Entre ses doigts, l’adolescent caresse une feuille de hêtre. Il la dresse en direction du pâle soleil dont elle filtre les rayons. Les yeux rêveurs observent la palme translucide laissant apparaître les veinules par lesquelles transite la chlorophylle nourricière. Le jeune garçon se met à imaginer un cerveau et son réseau neuronal qui le parcourt. Il se figure la feuille lui hurler dans sa langue de plante de la redéposer parmi ses sœurs qui recouvrent le verger. Au lieu de lui obéir, le garçon se met à la tourner comme une toupie. La vitesse de rotation créé un jeu de lumière. L’adolescent continue jusqu’à ce qu’une masse de nuages gris voilent l’astre blanchâtre.

Sans la moindre émotion, il relâche la pauvre feuille, qui vient glisser sur le flanc meuble du talus pour s’arrêter parmi une colonie de glands. Le jeune garçon courbe l’échine comme si sa tête était trop lourde pour ses frêles vertèbres. Vêtu d’un manteau en laine bleu et de bottes, il recommence à faire les cent pas sur la ligne de l’amas terreux qui sépare le verger du champ voisin, zigzaguant entre les jeunes arbres, à l’aspect fragile et dont la taille ne dépasse pas les buissons de ronces entrelacés parmi les barbelés. Ils paraissent d’autant plus ridicules aux pieds des immenses chênes dont les larges racines servent de charpente au remblai.

Encore et encore, le jeune garçon accomplit ses allers-retours, visage rivé au sol, bras ballants, tel un robot dépourvu de mission. Entre ses lèvres gercées par le froid il murmure des paroles inaudibles, y compris pour lui-même, comme un mantra pour apaiser son esprit. Encore et encore. Il a parfois l’impression que son existence toute entière n’a été consacrée qu’à cette errance aberrante.

Deux silhouettes s’avancent entre les arbres nus du verger. Une femme et un homme. La dame d’un certain âge – pour ne pas dire vieille – porte un somptueux manteau liseré de fourrure aux manches larges également fourrées, des gants et des bottes à talons aiguilles en cuir rouge, et un chapeau de la même fourrure que son manteau. Les mains jointes comme pour une prière, elle avance en prenant soin d’éviter les feuilles mortes pour ne pas salir ses belles bottes. Son visage taillé tout en pointe affiche un air contrarié. L’homme à ses côtés arbore l’uniforme de majordome avec son costume noir et blanc en queue de pie identifiable entre mille, étiré par sa forte corpulence.
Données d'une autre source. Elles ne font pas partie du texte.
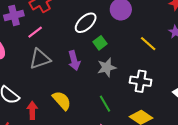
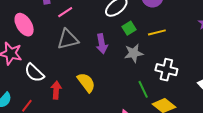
yellow line: (148, 44) -> (157, 32), moved, turned -60
green line: (105, 104) -> (143, 89), moved

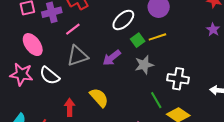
yellow line: (157, 32) -> (157, 37), moved
purple arrow: (102, 44) -> (112, 58), turned 66
white semicircle: (34, 73) -> (50, 76), moved

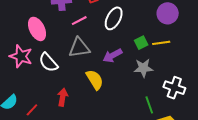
white ellipse: (123, 20) -> (114, 18), moved, turned -30
yellow semicircle: (99, 98) -> (95, 80), moved

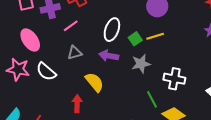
white ellipse: (114, 18) -> (112, 30), moved
gray triangle: (79, 48) -> (75, 53), size x0.7
purple arrow: (113, 56) -> (109, 56), turned 48
red arrow: (63, 97) -> (77, 104), moved

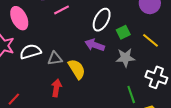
yellow line: (155, 36) -> (151, 40), moved, turned 48
gray triangle: (75, 53) -> (55, 59), moved
white semicircle: (46, 72) -> (30, 52), turned 115

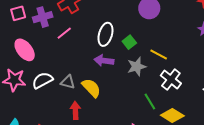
yellow line: (151, 40) -> (159, 55), moved
gray triangle: (55, 59) -> (68, 82), turned 35
white cross: (156, 77) -> (171, 79), turned 30

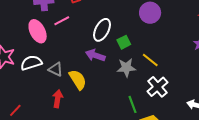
pink ellipse: (25, 50) -> (38, 31), moved

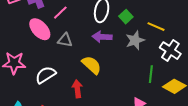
white semicircle: (31, 63) -> (46, 75), moved
gray triangle: (56, 69) -> (65, 40), moved
green line: (133, 104) -> (151, 74), turned 42

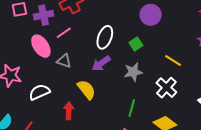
green square: (126, 17) -> (136, 44), moved
yellow line: (156, 27) -> (173, 60), moved
purple arrow: (102, 37) -> (101, 63), turned -48
green line: (151, 74) -> (132, 108), moved

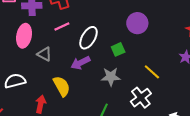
pink line: (64, 33) -> (62, 27), moved
pink ellipse: (41, 46) -> (24, 36), turned 35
Sa grosse tête sculptée comme une boule de bowling est couronnée d’un chapeau haut de forme. Il tient en l’air une ombrelle qui protège sa maîtresse des gouttes tombant des branches.

Le jeune garçon glisse sur la terre molle. Ses pieds craquent sur le tapis de glands.

─ Cher petit, parle la noble dame d’une voix de crécelle. Cela fait des semaines que vous quittez chaque matin la maison pour revenir tard le soir, à passer vos journées sur ce talus à ne rien faire. Vous allez attraper une pneumonie à ce stade.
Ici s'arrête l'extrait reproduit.